Predictive Intent Data: Build ML Models for Early Detection
Predictive intent data tells you who's about to buy, typically 30-90 days before reactive intent signals appear. Predictive models identify early signals in your historical customer data, then apply those patterns to current accounts.
This guide covers building supervised ML models, training data requirements, feature engineering, model accuracy, and retraining cadence. See: Pipeline Velocity Optimization and Intent Data Tools Comparison.
What Is Predictive Intent?
Predictive intent is a machine learning model trained on your historical customer data to predict which accounts are likely to buy in the next 30-90 days based on signals observed today.
Reactive vs. Predictive:
Reactive intent: "Company X is actively researching solutions" (they're buying now) Predictive intent: "Company Y has early signals matching companies that bought 60 days later" (they're about to buy)

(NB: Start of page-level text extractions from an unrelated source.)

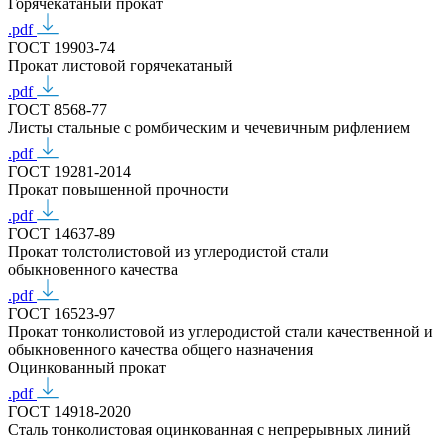
Горячекатаный прокат
.pdf
ГОСТ 19903-74
Прокат листовой горячекатаный
.pdf
ГОСТ 8568-77
Листы стальные с ромбическим и чечевичным рифлением
.pdf
ГОСТ 19281-2014
Прокат повышенной прочности
.pdf
ГОСТ 14637-89
Прокат толстолистовой из углеродистой стали
обыкновенного качества
.pdf
ГОСТ 16523-97
Прокат тонколистовой из углеродистой стали качественной и
обыкновенного качества общего назначения
Оцинкованный прокат
.pdf
ГОСТ 14918-2020
Сталь тонколистовая оцинкованная с непрерывных линий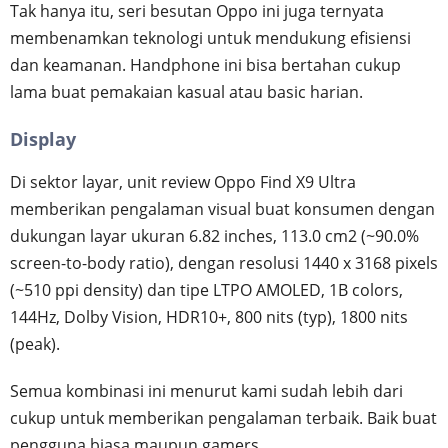
Tak hanya itu, seri besutan Oppo ini juga ternyata
membenamkan teknologi untuk mendukung efisiensi
dan keamanan. Handphone ini bisa bertahan cukup
lama buat pemakaian kasual atau basic harian.
Display
Di sektor layar, unit review Oppo Find X9 Ultra
memberikan pengalaman visual buat konsumen dengan
dukungan layar ukuran 6.82 inches, 113.0 cm2 (~90.0%
screen-to-body ratio), dengan resolusi 1440 x 3168 pixels
(~510 ppi density) dan tipe LTPO AMOLED, 1B colors,
144Hz, Dolby Vision, HDR10+, 800 nits (typ), 1800 nits
(peak).
Semua kombinasi ini menurut kami sudah lebih dari
cukup untuk memberikan pengalaman terbaik. Baik buat
pengguna biasa maupun gamers.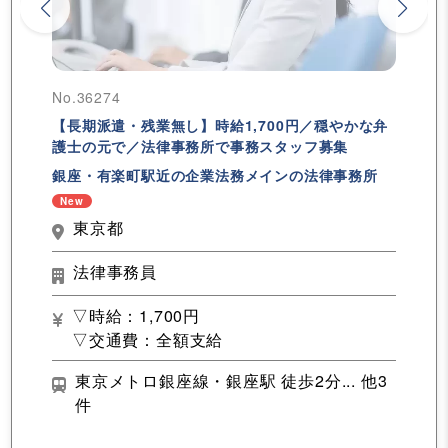
No.36274
【長期派遣・残業無し】時給1,700円／穏やかな弁
護士の元で／法律事務所で事務スタッフ募集
銀座・有楽町駅近の企業法務メインの法律事務所
New
東京都
法律事務員
▽時給：1,700円
▽交通費：全額支給
東京メトロ銀座線・銀座駅 徒歩2分... 他3
件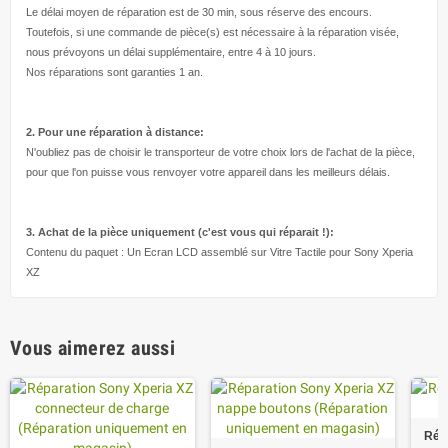
Le délai moyen de réparation est de 30 min, sous réserve des encours.
Toutefois, si une commande de pièce(s) est nécessaire à la réparation visée,
nous prévoyons un délai supplémentaire, entre 4 à 10 jours.
Nos réparations sont garanties 1 an.
2. Pour une réparation à
distance:
N'oubliez pas de choisir le transporteur de votre choix lors de l'achat de la pièce,
pour que l'on puisse vous renvoyer votre appareil dans les meilleurs délais.
3. Achat de la pièce uniquement (c'est vous qui réparait !
):
Contenu du paquet : Un Ecran LCD assemblé sur Vitre Tactile pour Sony Xperia
XZ
Vous aimerez aussi
Rép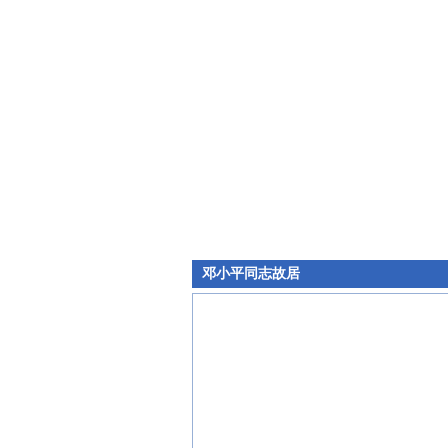
邓小平同志故居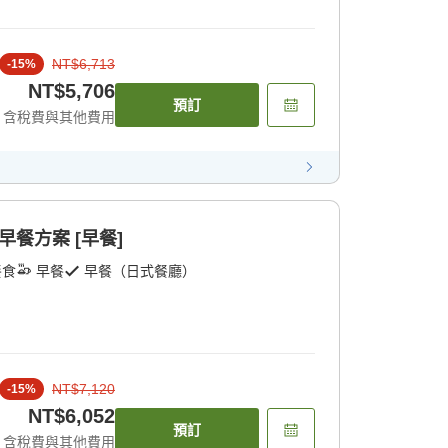
NT$6,713
-
15
%
NT$5,706
預訂
含稅費與其他費用
餐方案 [早餐]
餐食
早餐
早餐（日式餐廳）
NT$7,120
-
15
%
NT$6,052
預訂
含稅費與其他費用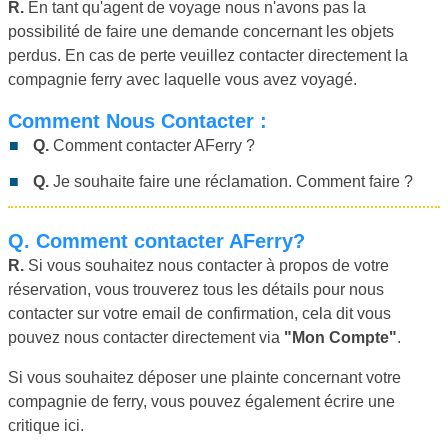
R.
En tant qu'agent de voyage nous n'avons pas la
possibilité de faire une demande concernant les objets
perdus. En cas de perte veuillez contacter directement la
compagnie ferry avec laquelle vous avez voyagé.
Comment Nous Contacter :
Q.
Comment contacter AFerry ?
Q.
Je souhaite faire une réclamation. Comment faire ?
Q.
Comment contacter AFerry?
R.
Si vous souhaitez nous contacter à propos de votre
réservation, vous trouverez tous les détails pour nous
contacter sur votre email de confirmation, cela dit vous
pouvez nous contacter directement via
"Mon Compte"
.
Si vous souhaitez déposer une plainte concernant votre
compagnie de ferry, vous pouvez également écrire une
critique ici.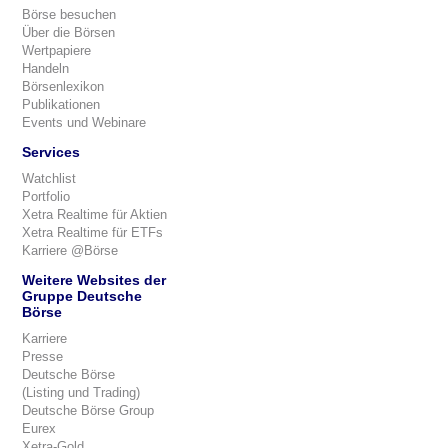
Börse besuchen
Über die Börsen
Wertpapiere
Handeln
Börsenlexikon
Publikationen
Events und Webinare
Services
Watchlist
Portfolio
Xetra Realtime für Aktien
Xetra Realtime für ETFs
Karriere @Börse
Weitere Websites der
Gruppe Deutsche
Börse
Karriere
Presse
Deutsche Börse
(Listing und Trading)
Deutsche Börse Group
Eurex
Xetra-Gold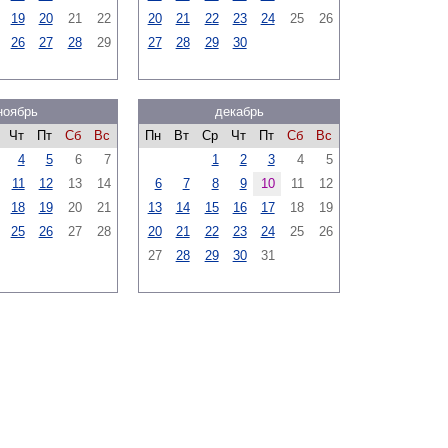
19
20
21
22
20
21
22
23
24
25
26
26
27
28
29
27
28
29
30
ноябрь
декабрь
Чт
Пт
Сб
Вс
Пн
Вт
Ср
Чт
Пт
Сб
Вс
4
5
6
7
1
2
3
4
5
11
12
13
14
6
7
8
9
10
11
12
18
19
20
21
13
14
15
16
17
18
19
25
26
27
28
20
21
22
23
24
25
26
27
28
29
30
31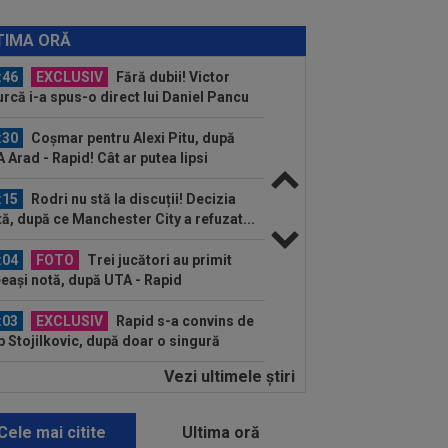
:51
Antrenor pentru CFR Cluj!
tractul a fost pus "pe masă", urmează
TIMA ORĂ
ocierile...
:46
EXCLUSIV
Fără dubii! Victor
urcă i-a spus-o direct lui Daniel Pancu
:30
Coșmar pentru Alexi Pitu, după
 Arad - Rapid! Cât ar putea lipsi
:15
Rodri nu stă la discuții! Decizia
tă, după ce Manchester City a refuzat...
:04
FOTO
Trei jucători au primit
eași notă, după UTA - Rapid
:03
EXCLUSIV
Rapid s-a convins de
ip Stojilkovic, după doar o singură
riză
Vezi ultimele ştiri
:00
(P) Un pariu de doar 5 Lei s-a
nsformat într-un jackpot de peste 3
ioane...
Cele mai citite
Ultima oră
:26
OFICIAL
Minus 1! România a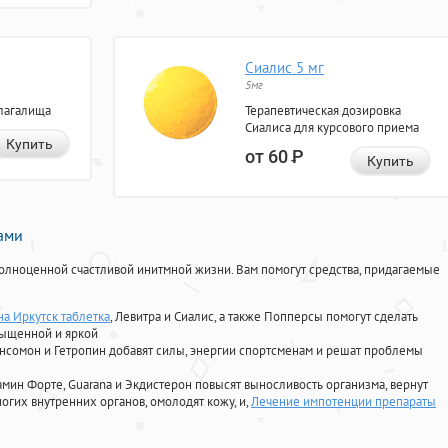
Сиалис 5 мг
5мг
лагалища
Терапевтическая дозировка
Сиалиса для курсового приема
Купить
от 60
Р
Купить
нами
олноценной счастливой инитмной жизни. Вам помогут средства, придагаемые
на Иркутск таблетка
, Левитра и Сиалис, а также Попперсы помогут сделать
сыщенной и яркой
Ансомон и Гетропин добавят силы, энергии спортсменам и решат проблемы
ориамин Форте, Guarana и Экдистерон повысят выносливость организма, вернут
огих внутренних органов, омолодят кожу, и,
Лечение импотенции препараты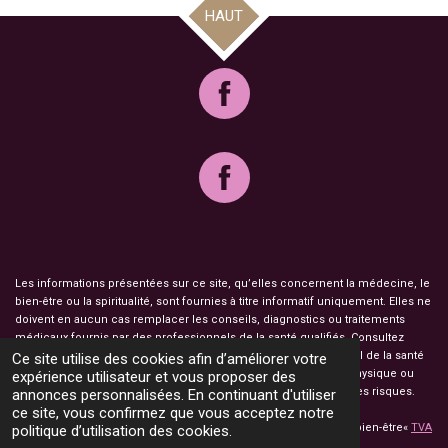
HAUT
Les informations présentées sur ce site, qu’elles concernent la médecine, le
bien-être ou la spiritualité, sont fournies à titre informatif uniquement. Elles ne
doivent en aucun cas remplacer les conseils, diagnostics ou traitements
médicaux fournis par des professionnels de la santé qualifiés. Consultez
toujours un médecin, un psychologue ou un autre professionnel de la santé
Ce site utilise des cookies afin d’améliorer votre
pour toute question ou préoccupation concernant votre santé physique ou
expérience utilisateur et vous proposer des
mentale. L’utilisation des informations de ce site est à vos propres risques.
annonces personnalisées. En continuant d'utiliser
ce site, vous confirmez que vous acceptez notre
© 2023 Atelier Champ Fileux Orgonites, objets décoration et de bien-être«
TVA
politique d’utilisation des cookies.
non applicable, art. 293 B du CGI ».
Mentions légales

Predictive intent questions answered: - Which accounts are likely to be in-market in the next 30 days? (early warning) - Which of our customers are likely to expand in the next 90 days? (expansion prediction) - Which accounts are showing churn risk in the next 6 months? (retention warning) - Which target accounts should we prioritize this quarter? (propensity scoring)
Supervised vs. Unsupervised Learning for Intent
Two approaches to building predictive intent models: supervised and unsupervised.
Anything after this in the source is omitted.